For a technical review read an article by David Thompson with FAIA. He provides both the background and real life examples of carriers, not just Universal, denying claims via the provisions of Fs-627.409-Representations in applications; warranties. He correctly warns agents and their clients to always make sure that applications are honestly and diligently completed.
The statute, of course, is clear–cancellations due to material misrepresentation “…either to the acceptance of the risk or to the hazard assumed…” are permissible. But, some are alleging that up-front underwriting during the 90 day “free look” period should have revealed any material misrepresentations and that waiting until a claim is filed, especially for financial matters seemingly unrelated to the claim, is unfair and perhaps illegal.
I’ve found many sides to this Rubik’s Cube–one colored by anecdotes that would lead many to believe there’s justification behind the ICA’s request of OIR. The other side(s), not so much!
For example, one agent had a client that was cancelled back to inception and their busted water pipe claim denied due to a post-claim credit report that revealed a prior lien.
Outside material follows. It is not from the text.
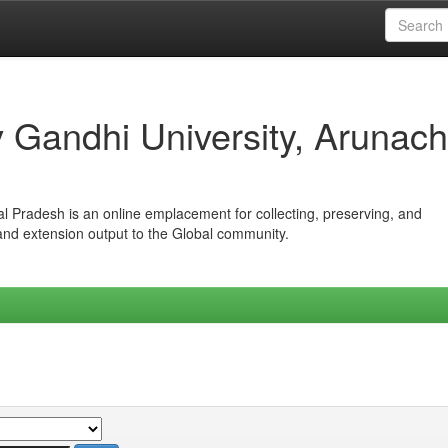
iv Gandhi University, Arunach
hal Pradesh is an online emplacement for collecting, preserving, and
 and extension output to the Global community.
The publicly available lien was unrelated to the clients bills, but…was the result of a contested property tax suit filed by a group of beachfront property owners regarding leased properties they didn’t even own. Liens were filed, automatically, by the county against all the beachfront residents in the suit, including the agent. The lien amount was $400.
In another case a long-time insured got married and later had a property loss. The company learned the new spouse had a previous domestic abuse charge, one that was unknown to the insured. The policy was cancelled back to inception and the claim denied.
Another case involving a busted water pipe–during the Examination Under Oath (EUO) the policyholder volunteered they had once been charged BUT NOT CONVICTED of DUI. There was no suspicion or investigation of fraud with respect to the claim but, the policy was cancelled back to inception and the claim denied.
Universal has released an Important Agency Notification to its agents and they have their own side to the story.
First, the number of cases in play is miniscule–compared to its nearly 550,000 total policies, less than half of one percent have incorrect information on the application. The ICA reported only 10 complaints.
The question is this: is the additional premium for up-front underwriting born by half a million policyholders who have been careful and honest completing the application, worth paying claims for a handful of insured’s who were either careless in completing their applications or intentionally lied?
Keep in mind, the line for the insured’s signature is located directly below a statement warning that misrepresentations could result in their claim being denied!
Also, company representatives say Universal applies its policy consistently, to all claimants–even if the amount of the premium refund exceeds the policy’s costs, such as policy administration, agent commissions on prior policy terms, reinsurance, etc.
In one example the company refunded two years worth of premium in order to deny a $2,700 water claim–reinsurance costs alone can be half the premium. In this case, the policyholder had made two false assertions: one, there were no prior losses, and; two, no prior legal judgments.
Perhaps the biggest risk to the carrier, however, isn’t the known costs it might forfeit but, the higher likelihood of a lawsuit which might include unlimited damages for acting in bad faith.
Again, many sides to the Rubik’s Cube–all of which the OIR will need to carefully weigh to avoid increasing costs for the majority who diligently and honestly complete their insurance applications.